Standards for language resources in ISO -- Looking back at 13 fruitful years

This paper provides an overview of the various projects carried out within ISO committee TC 37/SC 4 dealing with the management of language (digital) resources. On the basis of the technical experience gained in the committee and the wider standardization landscape the paper identifies some possible trends for the future.

💡 Research Summary

The paper provides a comprehensive retrospective of the work carried out by ISO Technical Committee 37, Sub‑Committee 4 (TC 37/SC 4) over the past thirteen years in the field of digital language‑resource management. It begins by outlining the rapid growth of electronic linguistic assets—lexicons, terminological databases, corpora, and annotation layers—and argues that a coordinated international standardization effort is essential to ensure interoperability, long‑term preservation, and efficient reuse of these resources.
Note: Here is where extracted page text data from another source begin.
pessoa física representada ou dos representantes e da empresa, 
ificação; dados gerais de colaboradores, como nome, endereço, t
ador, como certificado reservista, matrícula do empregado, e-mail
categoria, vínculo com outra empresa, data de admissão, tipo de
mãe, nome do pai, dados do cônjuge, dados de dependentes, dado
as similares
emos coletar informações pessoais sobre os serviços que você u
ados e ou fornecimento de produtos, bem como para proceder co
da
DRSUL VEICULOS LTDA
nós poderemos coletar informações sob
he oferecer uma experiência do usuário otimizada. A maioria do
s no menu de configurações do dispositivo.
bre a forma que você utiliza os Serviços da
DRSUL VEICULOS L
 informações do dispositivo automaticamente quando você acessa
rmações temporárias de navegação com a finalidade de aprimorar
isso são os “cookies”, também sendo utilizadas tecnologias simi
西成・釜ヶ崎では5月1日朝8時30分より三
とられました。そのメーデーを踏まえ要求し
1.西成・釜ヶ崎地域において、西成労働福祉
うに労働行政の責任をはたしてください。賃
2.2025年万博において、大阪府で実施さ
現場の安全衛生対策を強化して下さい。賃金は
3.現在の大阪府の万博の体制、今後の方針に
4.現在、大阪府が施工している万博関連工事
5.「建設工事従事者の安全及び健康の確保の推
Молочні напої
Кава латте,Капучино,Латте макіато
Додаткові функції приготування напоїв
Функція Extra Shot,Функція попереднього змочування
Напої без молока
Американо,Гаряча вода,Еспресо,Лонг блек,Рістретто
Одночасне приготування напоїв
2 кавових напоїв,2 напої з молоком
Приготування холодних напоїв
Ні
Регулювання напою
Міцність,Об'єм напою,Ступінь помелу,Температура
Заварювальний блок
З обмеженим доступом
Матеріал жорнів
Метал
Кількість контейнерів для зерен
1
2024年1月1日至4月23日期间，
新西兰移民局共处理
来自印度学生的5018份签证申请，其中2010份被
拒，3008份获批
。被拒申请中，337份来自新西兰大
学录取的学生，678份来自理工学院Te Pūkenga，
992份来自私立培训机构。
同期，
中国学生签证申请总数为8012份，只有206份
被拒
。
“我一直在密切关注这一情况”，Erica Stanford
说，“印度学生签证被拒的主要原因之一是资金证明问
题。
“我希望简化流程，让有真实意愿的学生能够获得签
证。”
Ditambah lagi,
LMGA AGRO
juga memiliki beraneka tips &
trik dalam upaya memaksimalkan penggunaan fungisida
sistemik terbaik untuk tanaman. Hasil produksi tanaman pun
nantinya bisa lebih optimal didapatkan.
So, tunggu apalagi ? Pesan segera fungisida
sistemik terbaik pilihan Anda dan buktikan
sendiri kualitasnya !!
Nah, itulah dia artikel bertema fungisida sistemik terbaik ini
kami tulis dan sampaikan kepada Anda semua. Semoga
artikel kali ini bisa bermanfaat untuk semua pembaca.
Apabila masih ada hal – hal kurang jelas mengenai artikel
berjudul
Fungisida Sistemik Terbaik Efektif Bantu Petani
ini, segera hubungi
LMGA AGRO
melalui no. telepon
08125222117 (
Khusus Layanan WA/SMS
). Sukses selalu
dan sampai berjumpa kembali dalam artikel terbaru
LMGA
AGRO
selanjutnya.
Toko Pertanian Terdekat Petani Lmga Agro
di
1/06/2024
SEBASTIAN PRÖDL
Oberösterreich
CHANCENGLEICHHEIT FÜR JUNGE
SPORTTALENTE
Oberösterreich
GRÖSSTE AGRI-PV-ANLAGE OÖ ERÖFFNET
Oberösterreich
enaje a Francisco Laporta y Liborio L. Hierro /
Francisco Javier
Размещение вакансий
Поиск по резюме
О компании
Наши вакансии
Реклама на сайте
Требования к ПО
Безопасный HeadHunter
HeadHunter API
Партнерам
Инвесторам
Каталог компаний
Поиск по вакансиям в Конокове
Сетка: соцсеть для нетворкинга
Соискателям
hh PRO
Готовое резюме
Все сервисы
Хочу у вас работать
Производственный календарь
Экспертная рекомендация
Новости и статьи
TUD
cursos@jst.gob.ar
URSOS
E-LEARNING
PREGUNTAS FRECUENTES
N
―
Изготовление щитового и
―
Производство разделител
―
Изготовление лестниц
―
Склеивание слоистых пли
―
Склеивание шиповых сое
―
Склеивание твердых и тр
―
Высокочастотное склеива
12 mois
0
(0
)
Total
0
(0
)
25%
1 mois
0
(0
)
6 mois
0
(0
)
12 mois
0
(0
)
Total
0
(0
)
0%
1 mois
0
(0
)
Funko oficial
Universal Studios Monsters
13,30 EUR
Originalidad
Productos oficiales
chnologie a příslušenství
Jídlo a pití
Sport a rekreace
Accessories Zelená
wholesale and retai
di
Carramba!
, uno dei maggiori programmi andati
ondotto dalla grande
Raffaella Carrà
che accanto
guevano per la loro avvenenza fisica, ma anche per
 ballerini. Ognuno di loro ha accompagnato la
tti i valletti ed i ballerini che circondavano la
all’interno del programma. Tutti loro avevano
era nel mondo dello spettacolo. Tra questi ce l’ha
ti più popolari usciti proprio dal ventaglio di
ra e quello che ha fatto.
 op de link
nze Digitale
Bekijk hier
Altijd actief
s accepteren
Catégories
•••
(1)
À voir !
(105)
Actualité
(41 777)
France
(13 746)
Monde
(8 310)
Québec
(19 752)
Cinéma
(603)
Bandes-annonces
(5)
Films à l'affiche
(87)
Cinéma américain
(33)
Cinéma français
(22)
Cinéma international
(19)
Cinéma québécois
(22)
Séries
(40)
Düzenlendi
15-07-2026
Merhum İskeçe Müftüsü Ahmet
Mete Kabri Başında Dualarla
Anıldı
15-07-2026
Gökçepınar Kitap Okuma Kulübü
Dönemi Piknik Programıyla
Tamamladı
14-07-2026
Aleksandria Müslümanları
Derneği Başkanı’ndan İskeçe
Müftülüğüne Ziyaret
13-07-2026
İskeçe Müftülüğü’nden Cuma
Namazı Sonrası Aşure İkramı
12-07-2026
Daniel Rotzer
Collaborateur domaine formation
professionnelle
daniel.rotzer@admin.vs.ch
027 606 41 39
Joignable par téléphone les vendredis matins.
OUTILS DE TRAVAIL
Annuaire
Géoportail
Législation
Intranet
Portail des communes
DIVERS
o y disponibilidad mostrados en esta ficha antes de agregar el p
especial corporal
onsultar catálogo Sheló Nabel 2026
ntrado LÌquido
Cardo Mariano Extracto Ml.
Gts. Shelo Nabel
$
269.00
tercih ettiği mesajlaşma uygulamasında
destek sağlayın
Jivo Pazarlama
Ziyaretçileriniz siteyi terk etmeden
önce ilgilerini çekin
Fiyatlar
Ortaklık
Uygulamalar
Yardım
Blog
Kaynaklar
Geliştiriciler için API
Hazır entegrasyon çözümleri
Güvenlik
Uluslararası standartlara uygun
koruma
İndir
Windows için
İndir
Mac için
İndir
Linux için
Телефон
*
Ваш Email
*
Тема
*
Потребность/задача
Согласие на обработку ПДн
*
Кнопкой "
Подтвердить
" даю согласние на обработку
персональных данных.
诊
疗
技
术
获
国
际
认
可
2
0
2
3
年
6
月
The authors then chronologically review the major standards that have emerged from the committee. The Language Resource Metamodel (LRM), published as ISO 24613, introduced a modular, hierarchical representation for lexical entries, capturing form, sense, and relational information in a technology‑neutral way. Complementary to this, ISO 24610 defined a terminological data model that facilitates multilingual term alignment and concept mapping across disparate vocabularies.

From 2008 onward, the focus shifted toward corpus annotation. ISO 24614 established a generic annotation framework that can accommodate morphological, syntactic, semantic, and pragmatic layers, while ISO 24615 added support for multi‑layered annotations, allowing several independent annotation streams to coexist on the same text. Both standards rely heavily on the Data Category Registry (DCR) to provide a shared semantic backbone, ensuring that categories such as “part‑of‑speech”, “named‑entity type”, or “sentiment polarity” are consistently defined across projects and languages.

Beyond the technical specifications, the paper emphasizes the committee’s extensive community‑building activities. By aligning ISO standards with the Text Encoding Initiative (TEI) guidelines, releasing open‑source toolkits (e.g., LRM‑Toolkit, ISO‑Annotator), and organizing regular workshops and webinars, TC 37/SC 4 has fostered a vibrant ecosystem of implementers, researchers, and industry stakeholders. These outreach efforts have been crucial for translating abstract specifications into concrete, interoperable workflows used in language‑technology pipelines worldwide.

Drawing on this accumulated experience, the authors identify four emerging trends that will shape the next generation of language‑resource standards. First, the adoption of FAIR (Findable, Accessible, Interoperable, Reusable) principles demands richer, machine‑readable metadata and automated discovery mechanisms, especially as massive corpora are assembled for training large language models. Second, the integration of linked‑data and Semantic Web technologies is seen as a natural extension of the DCR, enabling resources to be published as RDF triples and linked across the global web of linguistic data. Third, the rise of AI and deep‑learning models calls for a formalized data‑governance framework that addresses data quality, bias mitigation, ethical use, and privacy protection—issues that are currently only loosely covered by existing standards. Fourth, the sustainable management of multilingual and multicultural resources, together with clear licensing and copyright guidance, requires stronger international collaboration between standard bodies, publishers, and research institutions.

In the concluding section, the paper argues that the standards developed over the past thirteen years have laid a solid technical foundation for language‑resource management, but that future success will depend on making those standards more flexible, extensible, and tightly coupled with emerging AI workflows. Continued investment in community education, open‑source tooling, and cross‑sector partnerships is presented as essential to ensure that ISO standards remain relevant and widely adopted in an increasingly data‑driven linguistic landscape.